Lo scorso 22 maggio, intorno alle ore 13.30, la Polizia Penitenziaria ha portato a termine una significativa operazione nel carcere di Torino, arrestando un egiziano che, a bordo di un monopattino, provava ad introdurre materiale illecito all’interno della struttura. L’uomo infatti aveva lanciato oltre il muro di cinta una consistente quantità di materiale per i detenuti, droga e schede SIM. L’intervento dei poliziotti ha bloccato il responsabile, arrestandolo, e sequestrato il materiale recuperato. Sono in corso ulteriori indagini per accertare eventuali complicità.

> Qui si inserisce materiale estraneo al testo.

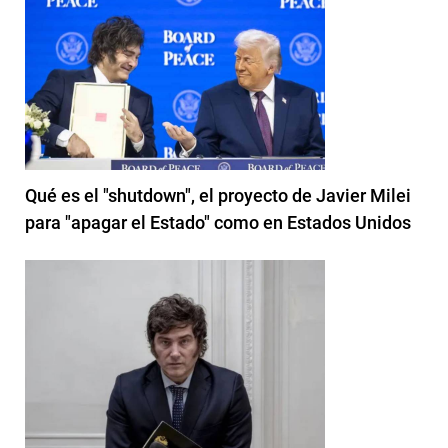
Qué es el "shutdown", el proyecto de Javier Milei
para "apagar el Estado" como en Estados Unidos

LE PAROLE – Questo il commento di Donato Capece, segretario generale del SAPPE, e di Vicente Santilli, segretario per il Piemonte del medesimo sindacato: “Esprimiamo il nostro plauso alla Polizia Penitenziaria per l’elevatissimo livello di professionalità, l’acume investigativo e la prontezza operativa dimostrata nella brillante operazione. Questo importante risultato assume un valore ancora maggiore se si considera che le prigioni piemontesi fanne i conti con il sovraffollamento e le croniche carenze di organico; nonostante tali condizioni, la Polizia Penitenziaria continua a distinguersi per capacità, dedizione e senso dello Stato, garantendo sicurezza e legalità con grande sacrificio”.